*** Information shown ***
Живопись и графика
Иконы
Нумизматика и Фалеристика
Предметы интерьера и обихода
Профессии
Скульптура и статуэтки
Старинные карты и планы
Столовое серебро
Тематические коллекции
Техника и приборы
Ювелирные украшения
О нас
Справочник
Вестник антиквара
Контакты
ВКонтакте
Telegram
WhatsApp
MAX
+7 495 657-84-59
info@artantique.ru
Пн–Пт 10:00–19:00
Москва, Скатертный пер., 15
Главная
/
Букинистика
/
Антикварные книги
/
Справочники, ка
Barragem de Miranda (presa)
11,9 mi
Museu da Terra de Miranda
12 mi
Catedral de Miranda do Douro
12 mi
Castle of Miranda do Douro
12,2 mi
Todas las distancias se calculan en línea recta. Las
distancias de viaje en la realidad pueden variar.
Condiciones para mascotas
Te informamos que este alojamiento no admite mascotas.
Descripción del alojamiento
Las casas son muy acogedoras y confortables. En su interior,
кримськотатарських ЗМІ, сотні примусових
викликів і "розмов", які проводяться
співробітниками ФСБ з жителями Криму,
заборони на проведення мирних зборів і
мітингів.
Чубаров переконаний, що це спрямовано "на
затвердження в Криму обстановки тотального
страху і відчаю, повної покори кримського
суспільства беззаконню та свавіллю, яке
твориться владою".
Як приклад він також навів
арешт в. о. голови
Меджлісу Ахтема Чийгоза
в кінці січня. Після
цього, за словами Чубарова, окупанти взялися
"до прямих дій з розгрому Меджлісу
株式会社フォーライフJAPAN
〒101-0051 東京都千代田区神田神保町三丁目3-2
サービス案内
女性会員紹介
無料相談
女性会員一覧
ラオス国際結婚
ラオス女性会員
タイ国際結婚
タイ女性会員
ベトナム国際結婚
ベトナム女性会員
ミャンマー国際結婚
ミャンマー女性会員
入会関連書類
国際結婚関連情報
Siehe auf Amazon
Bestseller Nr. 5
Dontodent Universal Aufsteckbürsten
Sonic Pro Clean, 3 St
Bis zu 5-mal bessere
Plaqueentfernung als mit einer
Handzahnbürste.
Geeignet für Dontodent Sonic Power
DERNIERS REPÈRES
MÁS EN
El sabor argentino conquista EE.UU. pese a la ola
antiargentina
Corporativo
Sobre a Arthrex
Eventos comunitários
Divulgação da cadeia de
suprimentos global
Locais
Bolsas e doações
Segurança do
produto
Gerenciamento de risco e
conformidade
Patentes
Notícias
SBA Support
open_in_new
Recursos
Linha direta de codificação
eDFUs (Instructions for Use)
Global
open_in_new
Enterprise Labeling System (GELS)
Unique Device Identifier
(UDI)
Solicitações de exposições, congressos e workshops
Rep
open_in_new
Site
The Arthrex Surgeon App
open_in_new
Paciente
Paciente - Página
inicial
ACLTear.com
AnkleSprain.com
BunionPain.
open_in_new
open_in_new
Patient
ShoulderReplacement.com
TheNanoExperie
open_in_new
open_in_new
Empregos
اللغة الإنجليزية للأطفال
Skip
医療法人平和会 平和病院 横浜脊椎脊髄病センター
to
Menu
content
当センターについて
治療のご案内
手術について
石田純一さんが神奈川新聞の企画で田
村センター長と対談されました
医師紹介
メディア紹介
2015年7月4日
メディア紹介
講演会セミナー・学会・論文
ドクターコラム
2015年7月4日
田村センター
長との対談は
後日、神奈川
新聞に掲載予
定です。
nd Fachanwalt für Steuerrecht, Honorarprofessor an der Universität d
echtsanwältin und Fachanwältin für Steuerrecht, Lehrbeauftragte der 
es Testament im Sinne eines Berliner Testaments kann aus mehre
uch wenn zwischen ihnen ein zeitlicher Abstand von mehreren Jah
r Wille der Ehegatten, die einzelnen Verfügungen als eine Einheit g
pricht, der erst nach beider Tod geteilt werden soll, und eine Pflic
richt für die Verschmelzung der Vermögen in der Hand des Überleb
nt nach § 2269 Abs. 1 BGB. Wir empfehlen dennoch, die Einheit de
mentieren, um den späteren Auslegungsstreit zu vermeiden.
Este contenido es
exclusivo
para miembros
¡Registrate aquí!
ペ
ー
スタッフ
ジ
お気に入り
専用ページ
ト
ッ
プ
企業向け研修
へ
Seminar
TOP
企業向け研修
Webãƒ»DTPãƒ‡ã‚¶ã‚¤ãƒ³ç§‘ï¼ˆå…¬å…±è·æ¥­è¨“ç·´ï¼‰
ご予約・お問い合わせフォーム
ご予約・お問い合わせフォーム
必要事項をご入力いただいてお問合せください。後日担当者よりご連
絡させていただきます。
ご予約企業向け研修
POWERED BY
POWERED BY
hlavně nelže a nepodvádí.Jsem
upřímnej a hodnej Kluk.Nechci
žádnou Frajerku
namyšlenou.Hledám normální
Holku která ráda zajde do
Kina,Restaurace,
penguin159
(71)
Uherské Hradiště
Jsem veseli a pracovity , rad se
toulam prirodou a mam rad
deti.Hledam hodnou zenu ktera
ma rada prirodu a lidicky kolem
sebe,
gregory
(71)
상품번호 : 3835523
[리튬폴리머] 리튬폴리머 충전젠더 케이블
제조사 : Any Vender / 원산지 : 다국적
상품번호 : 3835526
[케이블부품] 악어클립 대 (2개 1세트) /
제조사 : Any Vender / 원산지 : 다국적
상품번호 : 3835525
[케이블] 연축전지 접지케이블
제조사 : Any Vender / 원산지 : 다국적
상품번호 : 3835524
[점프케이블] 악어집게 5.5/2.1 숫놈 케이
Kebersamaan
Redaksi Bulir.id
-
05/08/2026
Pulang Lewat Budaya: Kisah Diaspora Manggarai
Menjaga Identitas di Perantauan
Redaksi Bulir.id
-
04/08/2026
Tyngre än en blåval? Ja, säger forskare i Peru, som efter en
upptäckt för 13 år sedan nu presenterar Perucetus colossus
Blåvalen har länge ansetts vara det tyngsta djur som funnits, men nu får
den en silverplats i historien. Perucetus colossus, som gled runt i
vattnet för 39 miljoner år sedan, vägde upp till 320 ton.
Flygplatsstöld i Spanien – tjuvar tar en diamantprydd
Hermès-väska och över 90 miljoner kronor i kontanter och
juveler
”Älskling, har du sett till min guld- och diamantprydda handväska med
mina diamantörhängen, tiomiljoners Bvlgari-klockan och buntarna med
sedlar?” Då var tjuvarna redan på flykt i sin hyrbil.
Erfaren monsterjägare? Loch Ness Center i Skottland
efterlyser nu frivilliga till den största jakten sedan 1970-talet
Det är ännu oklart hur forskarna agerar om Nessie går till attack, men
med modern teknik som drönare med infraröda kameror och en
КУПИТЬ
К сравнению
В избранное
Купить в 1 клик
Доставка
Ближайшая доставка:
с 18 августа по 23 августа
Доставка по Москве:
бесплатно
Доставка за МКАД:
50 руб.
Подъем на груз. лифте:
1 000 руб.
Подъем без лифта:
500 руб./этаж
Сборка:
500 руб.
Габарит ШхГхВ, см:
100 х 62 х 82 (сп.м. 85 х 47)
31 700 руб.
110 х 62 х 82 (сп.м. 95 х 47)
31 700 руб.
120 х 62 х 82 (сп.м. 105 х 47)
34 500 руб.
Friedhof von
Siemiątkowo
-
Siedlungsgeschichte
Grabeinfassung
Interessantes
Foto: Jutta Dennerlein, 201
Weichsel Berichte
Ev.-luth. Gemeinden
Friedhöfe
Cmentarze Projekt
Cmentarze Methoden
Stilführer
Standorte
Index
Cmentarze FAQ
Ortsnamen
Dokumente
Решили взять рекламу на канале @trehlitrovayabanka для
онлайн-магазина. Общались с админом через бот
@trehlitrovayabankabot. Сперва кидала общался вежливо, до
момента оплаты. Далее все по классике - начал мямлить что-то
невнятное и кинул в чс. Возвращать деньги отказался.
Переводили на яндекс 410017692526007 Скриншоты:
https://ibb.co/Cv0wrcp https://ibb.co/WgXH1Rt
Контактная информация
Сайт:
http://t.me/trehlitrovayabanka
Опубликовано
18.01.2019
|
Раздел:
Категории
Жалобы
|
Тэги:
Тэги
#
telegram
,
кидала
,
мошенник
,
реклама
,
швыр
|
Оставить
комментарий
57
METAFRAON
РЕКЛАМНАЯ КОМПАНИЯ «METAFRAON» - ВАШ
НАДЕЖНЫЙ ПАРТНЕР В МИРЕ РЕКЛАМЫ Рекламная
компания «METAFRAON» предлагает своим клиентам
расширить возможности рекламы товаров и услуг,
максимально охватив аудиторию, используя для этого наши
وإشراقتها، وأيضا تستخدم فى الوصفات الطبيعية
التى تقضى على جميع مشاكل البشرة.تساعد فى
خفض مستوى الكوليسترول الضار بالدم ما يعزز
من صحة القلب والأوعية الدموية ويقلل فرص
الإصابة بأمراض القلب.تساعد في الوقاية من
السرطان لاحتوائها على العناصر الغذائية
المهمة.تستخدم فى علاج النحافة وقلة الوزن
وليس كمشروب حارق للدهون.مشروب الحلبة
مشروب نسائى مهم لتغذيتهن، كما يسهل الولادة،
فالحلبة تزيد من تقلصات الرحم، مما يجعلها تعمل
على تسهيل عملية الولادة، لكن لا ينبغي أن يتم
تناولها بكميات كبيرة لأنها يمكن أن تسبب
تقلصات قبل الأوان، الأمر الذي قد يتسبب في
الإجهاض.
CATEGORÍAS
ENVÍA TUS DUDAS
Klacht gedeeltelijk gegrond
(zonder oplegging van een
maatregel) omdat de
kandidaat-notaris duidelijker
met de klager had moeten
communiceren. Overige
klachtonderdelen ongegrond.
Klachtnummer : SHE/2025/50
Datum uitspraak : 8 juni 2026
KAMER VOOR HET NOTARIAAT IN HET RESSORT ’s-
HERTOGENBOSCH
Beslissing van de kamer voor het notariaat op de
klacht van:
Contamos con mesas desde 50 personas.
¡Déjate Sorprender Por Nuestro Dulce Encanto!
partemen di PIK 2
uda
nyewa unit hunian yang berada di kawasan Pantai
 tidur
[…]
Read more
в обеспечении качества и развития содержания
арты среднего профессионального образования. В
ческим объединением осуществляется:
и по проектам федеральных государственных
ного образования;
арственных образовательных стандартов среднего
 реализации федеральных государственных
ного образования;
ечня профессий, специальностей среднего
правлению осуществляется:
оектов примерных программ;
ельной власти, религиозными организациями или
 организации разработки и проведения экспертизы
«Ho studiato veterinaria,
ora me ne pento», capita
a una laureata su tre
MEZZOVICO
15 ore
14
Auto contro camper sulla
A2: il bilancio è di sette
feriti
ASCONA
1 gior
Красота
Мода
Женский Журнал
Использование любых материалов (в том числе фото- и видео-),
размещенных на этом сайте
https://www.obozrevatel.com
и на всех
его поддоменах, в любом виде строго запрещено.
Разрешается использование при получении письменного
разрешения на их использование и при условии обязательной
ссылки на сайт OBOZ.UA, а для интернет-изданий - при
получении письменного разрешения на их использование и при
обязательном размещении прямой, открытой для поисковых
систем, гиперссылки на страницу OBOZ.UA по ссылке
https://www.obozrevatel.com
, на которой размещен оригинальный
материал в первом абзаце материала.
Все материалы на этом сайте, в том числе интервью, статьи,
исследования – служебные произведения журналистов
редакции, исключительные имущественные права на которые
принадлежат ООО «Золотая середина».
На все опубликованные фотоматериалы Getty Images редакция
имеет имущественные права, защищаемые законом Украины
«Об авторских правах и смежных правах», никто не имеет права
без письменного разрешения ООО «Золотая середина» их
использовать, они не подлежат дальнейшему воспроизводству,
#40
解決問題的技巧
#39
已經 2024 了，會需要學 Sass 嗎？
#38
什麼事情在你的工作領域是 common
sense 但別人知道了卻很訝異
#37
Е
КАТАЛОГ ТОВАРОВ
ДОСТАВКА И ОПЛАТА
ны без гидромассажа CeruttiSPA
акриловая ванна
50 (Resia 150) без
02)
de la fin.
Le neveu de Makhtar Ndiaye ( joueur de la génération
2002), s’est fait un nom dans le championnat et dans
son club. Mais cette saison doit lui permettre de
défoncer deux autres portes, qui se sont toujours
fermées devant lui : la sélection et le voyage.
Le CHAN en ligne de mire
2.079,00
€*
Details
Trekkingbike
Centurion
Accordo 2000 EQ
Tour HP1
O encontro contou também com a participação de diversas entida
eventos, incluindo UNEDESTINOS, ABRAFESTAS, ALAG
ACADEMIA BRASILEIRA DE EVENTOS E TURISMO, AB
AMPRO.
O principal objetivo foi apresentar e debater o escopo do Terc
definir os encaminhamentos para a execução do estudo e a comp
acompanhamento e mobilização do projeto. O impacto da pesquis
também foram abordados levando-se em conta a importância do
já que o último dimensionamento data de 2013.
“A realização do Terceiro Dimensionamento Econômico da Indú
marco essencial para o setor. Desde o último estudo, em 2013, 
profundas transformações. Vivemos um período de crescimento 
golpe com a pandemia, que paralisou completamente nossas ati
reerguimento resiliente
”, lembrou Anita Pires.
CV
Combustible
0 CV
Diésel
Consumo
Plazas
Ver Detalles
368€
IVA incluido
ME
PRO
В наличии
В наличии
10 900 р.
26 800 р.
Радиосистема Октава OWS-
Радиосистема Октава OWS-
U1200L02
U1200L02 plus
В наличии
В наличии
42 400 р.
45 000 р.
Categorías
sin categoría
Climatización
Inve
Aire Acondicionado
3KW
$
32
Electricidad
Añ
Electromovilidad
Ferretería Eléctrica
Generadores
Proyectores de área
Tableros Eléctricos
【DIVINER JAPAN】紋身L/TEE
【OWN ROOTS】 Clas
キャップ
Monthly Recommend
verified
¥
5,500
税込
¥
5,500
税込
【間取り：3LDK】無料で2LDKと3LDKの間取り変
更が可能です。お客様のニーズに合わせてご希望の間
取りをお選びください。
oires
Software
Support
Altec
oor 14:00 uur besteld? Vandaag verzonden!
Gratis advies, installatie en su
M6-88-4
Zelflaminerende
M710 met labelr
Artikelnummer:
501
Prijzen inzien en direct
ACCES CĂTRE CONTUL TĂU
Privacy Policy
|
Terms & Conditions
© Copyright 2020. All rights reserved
***
• **Assignment**
Extract from the records above the lines from the one containing "Interessantes" to the one containing "السرطان لاحتوائها على العناصر الغذائية", both lines included, exactly as they appear and with nothing else.

• **Written response**
Interessantes
Foto: Jutta Dennerlein, 201
Weichsel Berichte
Ev.-luth. Gemeinden
Friedhöfe
Cmentarze Projekt
Cmentarze Methoden
Stilführer
Standorte
Index
Cmentarze FAQ
Ortsnamen
Dokumente
Решили взять рекламу на канале @trehlitrovayabanka для
онлайн-магазина. Общались с админом через бот
@trehlitrovayabankabot. Сперва кидала общался вежливо, до
момента оплаты. Далее все по классике - начал мямлить что-то
невнятное и кинул в чс. Возвращать деньги отказался.
Переводили на яндекс 410017692526007 Скриншоты:
https://ibb.co/Cv0wrcp https://ibb.co/WgXH1Rt
Контактная информация
Сайт:
http://t.me/trehlitrovayabanka
Опубликовано
18.01.2019
|
Раздел:
Категории
Жалобы
|
Тэги:
Тэги
#
telegram
,
кидала
,
мошенник
,
реклама
,
швыр
|
Оставить
комментарий
57
METAFRAON
РЕКЛАМНАЯ КОМПАНИЯ «METAFRAON» - ВАШ
НАДЕЖНЫЙ ПАРТНЕР В МИРЕ РЕКЛАМЫ Рекламная
компания «METAFRAON» предлагает своим клиентам
расширить возможности рекламы товаров и услуг,
максимально охватив аудиторию, используя для этого наши
وإشراقتها، وأيضا تستخدم فى الوصفات الطبيعية
التى تقضى على جميع مشاكل البشرة.تساعد فى
خفض مستوى الكوليسترول الضار بالدم ما يعزز
من صحة القلب والأوعية الدموية ويقلل فرص
الإصابة بأمراض القلب.تساعد في الوقاية من
السرطان لاحتوائها على العناصر الغذائية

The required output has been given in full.